In the United States private companies undertook electrification independently, resulting in divergent systems. Thus the New Haven EP-1 had to support three separate electrification systems: 660 V DC via third rail, 660 V via pantograph, and 11 kV 25 Hz AC via pantograph; in order to make a 27 mi journey from the New York Central Railroad's Grand Central Terminal in New York City to its own station in Stamford, Connecticut.

Multi-system operation continues to present day. New Jersey Transit uses multi-system ALP-46 and ALP-45DP locomotives (and also future Multilevel III Electric Multiple-Units) for its Midtown Direct service into New York and Amtrak uses the multi-system ACS-64 locomotives and Acela trainsets on the Northeast Corridor between Washington DC and Boston. In both cases, trains run on both newer, 25 kV 60 Hz built or refurbished by their respective agencies since the 1980s and older, 12 kV 25 Hz inherited from the now-defunct Pennsylvania Railroad.
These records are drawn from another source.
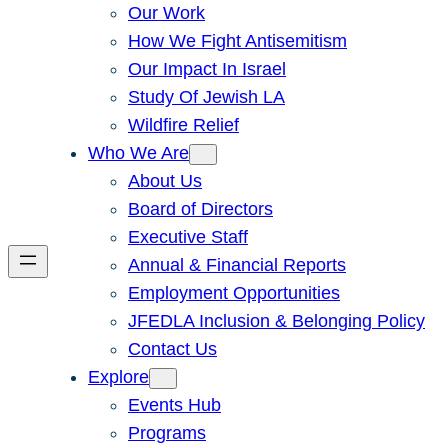
Our Work
How We Fight Antisemitism
Our Impact In Israel
Study Of Jewish LA
Wildfire Relief
Who We Are
About Us
Board of Directors
Executive Staff
Annual & Financial Reports
Employment Opportunities
JFEDLA Inclusion & Belonging Policy
Contact Us
Explore
Events Hub
Programs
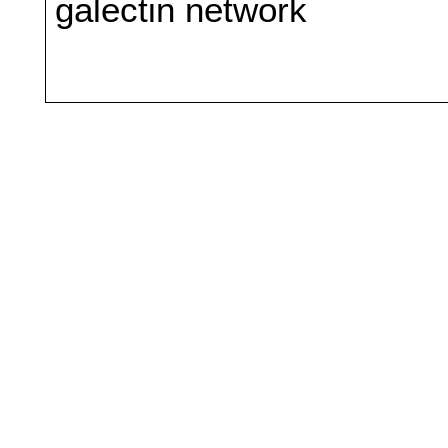
galectin network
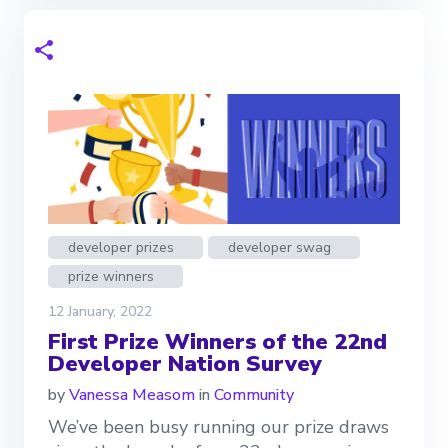
developer prizes
developer swag
prize winners
12 January, 2022
First Prize Winners of the 22nd
Developer Nation Survey
by
Vanessa Measom
in
Community
We’ve been busy running our prize draws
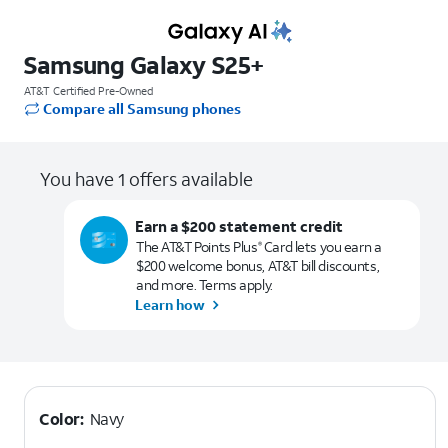
Samsung Galaxy S25+
AT&T Certified Pre-Owned
Compare all Samsung phones
You have 1 offers available
Earn a $200 statement credit
The AT&T Points Plus
Card lets you earn a
®
$200 welcome bonus, AT&T bill discounts,
and more. Terms apply.
Learn how
Color:
Navy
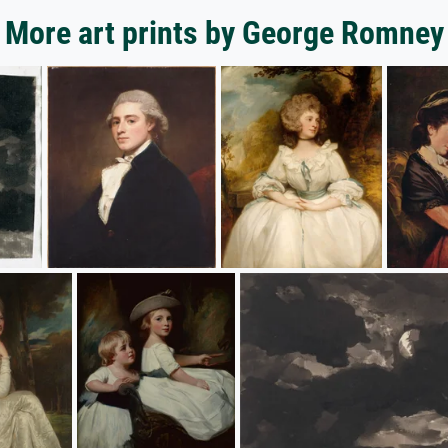
More art prints by George Romney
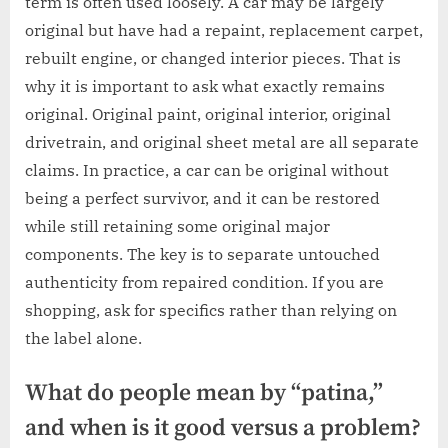
term is often used loosely. A car may be largely
original but have had a repaint, replacement carpet,
rebuilt engine, or changed interior pieces. That is
why it is important to ask what exactly remains
original. Original paint, original interior, original
drivetrain, and original sheet metal are all separate
claims. In practice, a car can be original without
being a perfect survivor, and it can be restored
while still retaining some original major
components. The key is to separate untouched
authenticity from repaired condition. If you are
shopping, ask for specifics rather than relying on
the label alone.
What do people mean by “patina,”
and when is it good versus a problem?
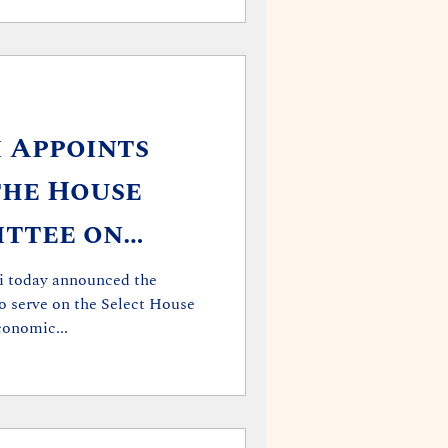
i Appoints
the House
ittee on
onomic and
i today announced the
o serve on the Select House
ep
onomic...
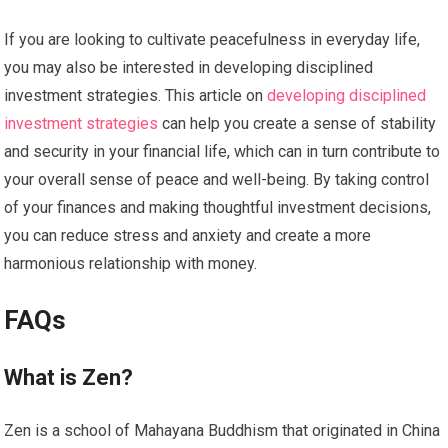
If you are looking to cultivate peacefulness in everyday life,
you may also be interested in developing disciplined
investment strategies. This article on
developing disciplined
investment strategies
can help you create a sense of stability
and security in your financial life, which can in turn contribute to
your overall sense of peace and well-being. By taking control
of your finances and making thoughtful investment decisions,
you can reduce stress and anxiety and create a more
harmonious relationship with money.
FAQs
What is Zen?
Zen is a school of Mahayana Buddhism that originated in China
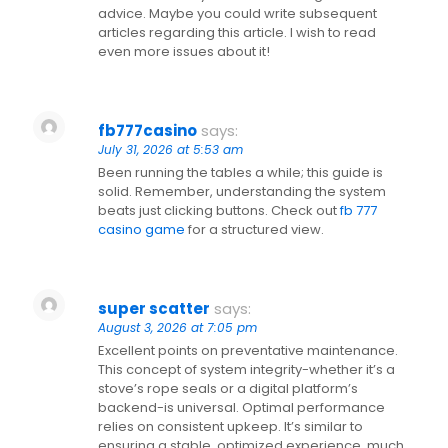
advice. Maybe you could write subsequent
articles regarding this article. I wish to read
even more issues about it!
fb777casino
says:
July 31, 2026 at 5:53 am
Been running the tables a while; this guide is
solid. Remember, understanding the system
beats just clicking buttons. Check out
fb 777
casino game
for a structured view.
super scatter
says:
August 3, 2026 at 7:05 pm
Excellent points on preventative maintenance.
This concept of system integrity-whether it’s a
stove’s rope seals or a digital platform’s
backend-is universal. Optimal performance
relies on consistent upkeep. It’s similar to
ensuring a stable, optimized experience, much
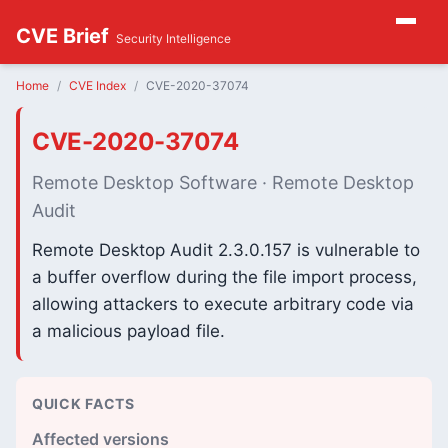
CVE Brief
Security Intelligence
Home
CVE Index
CVE-2020-37074
CVE-2020-37074
Remote Desktop Software · Remote Desktop
Audit
Remote Desktop Audit 2.3.0.157 is vulnerable to
a buffer overflow during the file import process,
allowing attackers to execute arbitrary code via
a malicious payload file.
QUICK FACTS
Affected versions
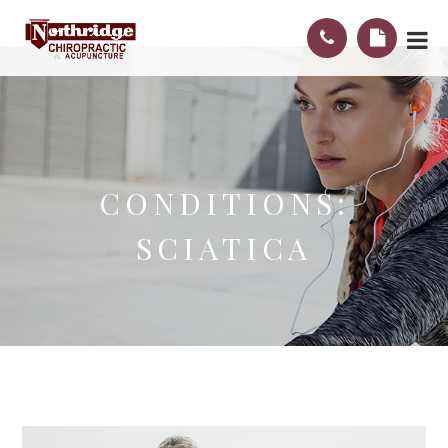
CONDITIONS:
SCIATICA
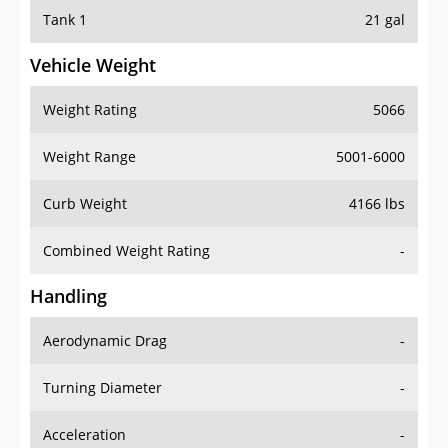
Tank 1
21 gal
Vehicle Weight
Weight Rating
5066
Weight Range
5001-6000
Curb Weight
4166 lbs
Combined Weight Rating
-
Handling
Aerodynamic Drag
-
Turning Diameter
-
Acceleration
-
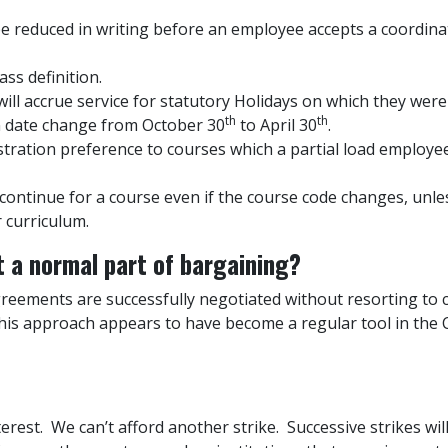
be reduced in writing before an employee accepts a coordinat
ss definition.
ill accrue service for statutory Holidays on which they were
th
th
on date change from October 30
to April 30
.
stration preference to courses which a partial load employe
ll continue for a course even if the course code changes, unl
r curriculum.
st a normal part of bargaining?
agreements are successfully negotiated without resorting to c
this approach appears to have become a regular tool in the 
nterest. We can’t afford another strike. Successive strikes wi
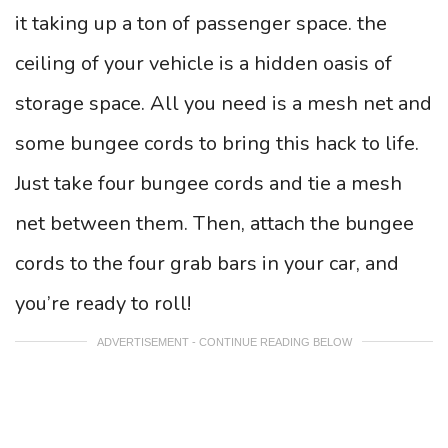
it taking up a ton of passenger space. the
ceiling of your vehicle is a hidden oasis of
storage space. All you need is a mesh net and
some bungee cords to bring this hack to life.
Just take four bungee cords and tie a mesh
net between them. Then, attach the bungee
cords to the four grab bars in your car, and
you’re ready to roll!
ADVERTISEMENT - CONTINUE READING BELOW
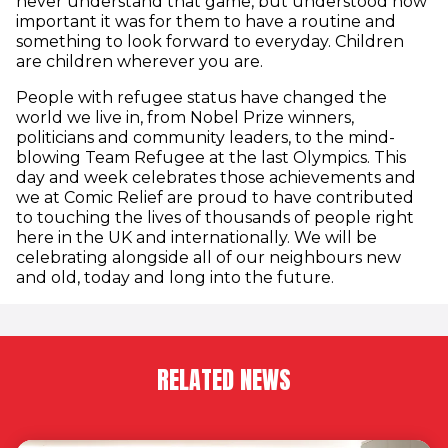
never understand that game, but understood how
important it was for them to have a routine and
something to look forward to everyday. Children
are children wherever you are.
People with refugee status have changed the
world we live in, from Nobel Prize winners,
politicians and community leaders, to the mind-
blowing Team Refugee at the last Olympics. This
day and week celebrates those achievements and
we at Comic Relief are proud to have contributed
to touching the lives of thousands of people right
here in the UK and internationally. We will be
celebrating alongside all of our neighbours new
and old, today and long into the future.
RELATED NEWS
The latter dates to the 1930s, when the Pennsylvania upgraded its electrified network from 650 V DC third rail.

Metro-North Railroad utilizes M8 electric multiple units on its New Haven Line, which are capable of using 750 V DC Third Rail, 12.5 kV 60 Hz and 25 kV 60 Hz overhead electrification. Third rail electrification persists between Grand Central Terminal and Mount Vernon East, while overhead electrification exists from Pelham to New Haven. While traveling between Mount Vernon East and Pelham, trains switch between the third rail and overhead electrification systems without stopping. East of New Haven, M8s operating on Shore Line East make use of the 25 kV 60 Hz overhead electrification present.